憲法の涙

井上達夫憲法の涙 リベラルのことは嫌いでもリベラリズムは嫌いにならないでください2』毎日新聞出版、2016


著者の前著『リベラルのことは嫌いでもリベラリズムは嫌いにならないでください』の続編。前著は、リベラリズムとは何かという問題を総論として扱い、かつ著者が法哲学者として歩んできた道を述べていたのだが、こちらの方は憲法9条問題を正面から扱うことを通じて、「立憲主義リベラリズムとは何か」という問題に向き合うという内容。

著者の立場は明快で、「現憲法では自衛隊憲法違反。しかし、自衛隊なしで日本の安全は守れないので、憲法9条は削除、憲法には安全保障の具体的な政策を入れるべきではなく、戦力を認めた上でそれを統制する規範だけを書くべきだという見解。

これは著者がもともと主張していた持論だが、憲法学者で同じことを言う人はほぼいない。しかし、本当におもしろいのは、著者がこの主張を基礎にして、他の論者、憲法9条改正に反対する立場と安全保障法制に賛成する安倍政権を両方とも切って捨てているところ。

著者の議論では、憲法改正反対論者には2種類あり、「専守防衛自衛隊は合憲だが、集団的自衛権違憲」という「修正主義派」と、「自衛隊は現状で違憲集団的自衛権違憲」という「原理主義派」があるが、両方とも欺瞞的だとする。

「修正主義派」は、現憲法自衛隊の存在が認められると解釈している時点で、すでに「解釈改憲」をやってしまっているので、安倍政権が新しい解釈改憲をしようとしていることを批判する資格がない。「立憲主義」という言葉をご都合主義で利用しているだけ。

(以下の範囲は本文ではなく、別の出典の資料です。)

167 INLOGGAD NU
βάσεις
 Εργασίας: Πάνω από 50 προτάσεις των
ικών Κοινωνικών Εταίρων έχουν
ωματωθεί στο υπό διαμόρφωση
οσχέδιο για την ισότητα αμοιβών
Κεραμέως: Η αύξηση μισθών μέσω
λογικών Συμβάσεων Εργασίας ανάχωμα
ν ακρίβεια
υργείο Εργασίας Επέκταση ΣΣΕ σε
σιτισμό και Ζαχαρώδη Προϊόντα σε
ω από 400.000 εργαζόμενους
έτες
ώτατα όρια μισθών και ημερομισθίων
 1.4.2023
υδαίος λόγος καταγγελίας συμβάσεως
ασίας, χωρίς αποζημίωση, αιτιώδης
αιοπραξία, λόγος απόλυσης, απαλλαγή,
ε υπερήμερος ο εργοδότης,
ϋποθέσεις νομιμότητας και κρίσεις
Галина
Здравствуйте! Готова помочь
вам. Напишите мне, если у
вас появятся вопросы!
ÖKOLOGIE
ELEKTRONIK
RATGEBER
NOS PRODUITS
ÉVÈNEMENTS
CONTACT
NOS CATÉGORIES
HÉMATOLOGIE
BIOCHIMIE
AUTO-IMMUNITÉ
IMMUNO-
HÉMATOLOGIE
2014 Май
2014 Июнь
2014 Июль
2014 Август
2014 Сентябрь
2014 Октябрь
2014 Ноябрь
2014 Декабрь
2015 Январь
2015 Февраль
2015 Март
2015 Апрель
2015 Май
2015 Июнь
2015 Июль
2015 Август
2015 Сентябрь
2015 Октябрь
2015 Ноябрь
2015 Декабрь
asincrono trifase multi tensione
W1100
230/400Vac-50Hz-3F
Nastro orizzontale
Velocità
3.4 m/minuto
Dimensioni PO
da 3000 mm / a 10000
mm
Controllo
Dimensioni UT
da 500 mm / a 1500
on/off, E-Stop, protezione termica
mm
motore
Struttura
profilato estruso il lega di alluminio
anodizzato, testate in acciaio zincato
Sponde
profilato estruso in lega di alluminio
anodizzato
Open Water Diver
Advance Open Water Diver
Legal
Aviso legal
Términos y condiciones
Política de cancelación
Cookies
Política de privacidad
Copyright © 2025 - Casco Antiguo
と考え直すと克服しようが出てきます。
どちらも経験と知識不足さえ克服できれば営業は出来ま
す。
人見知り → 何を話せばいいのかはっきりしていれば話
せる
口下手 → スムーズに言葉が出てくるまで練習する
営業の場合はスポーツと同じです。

原理主義派」は、理屈では一貫しているように見えるが、実際には現在の自衛隊日米安保条約を廃止しようとする努力は何もしておらず、事実上自衛隊と安保条約を消極的に容認して、憲法9条を現状を変えさせないようにするための政治的手段として利用している点で、不誠実。自衛隊を廃止しようとしないのに、憲法9条を改正して自衛隊を認めようとすることもしていない。結局、憲法と現状が乖離していることを放置していて、憲法を尊重していない。

著者は、憲法9条改正反対派は、改正賛成派よりもさらに罪が深いとする。それは憲法を尊重するようなふりをしながら、実際には憲法が踏みにじられている現状を認めているので、自分も他人もあざむいているから。

逆に安倍政権に対しては、アメリカへの従属をすすめるだけ、アメリカを一方的に信じて寄りかかっているだけで、自主的な安全保障政策を取ろうとしていないとする。

著者の見解では、憲法は規範であり、政治的道具ではないので、自分の政治的主張を守るために憲法を都合よく利用することは許されないとする。「立憲主義」を主張するのなら、集団的自衛権を批判するためだけにそれを主張することは許されない。現状が憲法違反であることを指摘しないとフェアではない。

著者の主張に賛成できないこともあるが、一貫した議論であることは確か。特に「解釈改憲」を批判する側が、この主張を乗り越えることは難しいだろう。